American Folk Music Revival - Ethnicity

Ethnicity

Books such as the very popular best seller, the Fireside Book of Folk Songs (1947), which helped spark the folk song revival, featured a fair amount of material in languages other than English, including German, Spanish, Italian, French, Yiddish, and Russian. The repertoires of Theodore Bikel, Marais and Miranda, and Martha Schlamme also included Hebrew and Jewish material, as well as Afrikaans. The Weavers' first big hit, the flipside of Lead Belly's "Good Night Irene", and a top selling it its own right, was in Hebrew (Tzena, Tzena, Tzena) and they, and later Joan Baez, who was of Spanish descent, occasionally included Spanish-language material in their repertoires, as well as songs from Africa, India, and elsewhere.

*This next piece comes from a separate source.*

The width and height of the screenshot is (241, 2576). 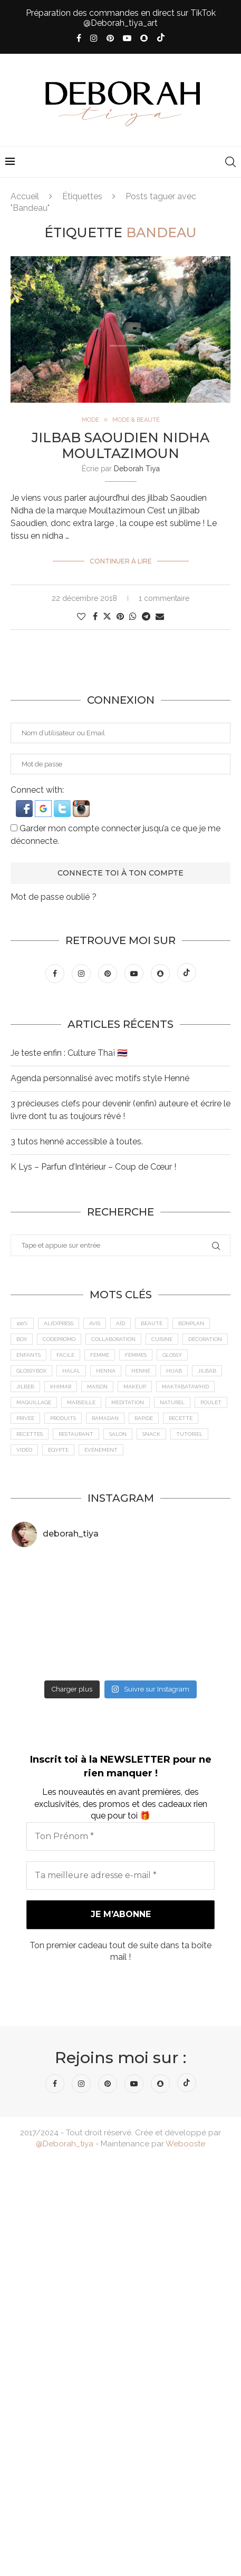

The more commercially oriented folk-music revival in North America however, (as it existed in coffee houses, concert halls, and radio and TV) was predominantly an English-language phenomenon, though each of the major pop-folk groups such as the Kingston Trio, Peter, Paul and Mary, the Chad Mitchell Trio, the Limeliters, The Brothers Four, The Highwaymen and others featured a number of songs in Spanish (often from Mexico), Polynesian languages, Russian, French, and other languages in their recordings and performances.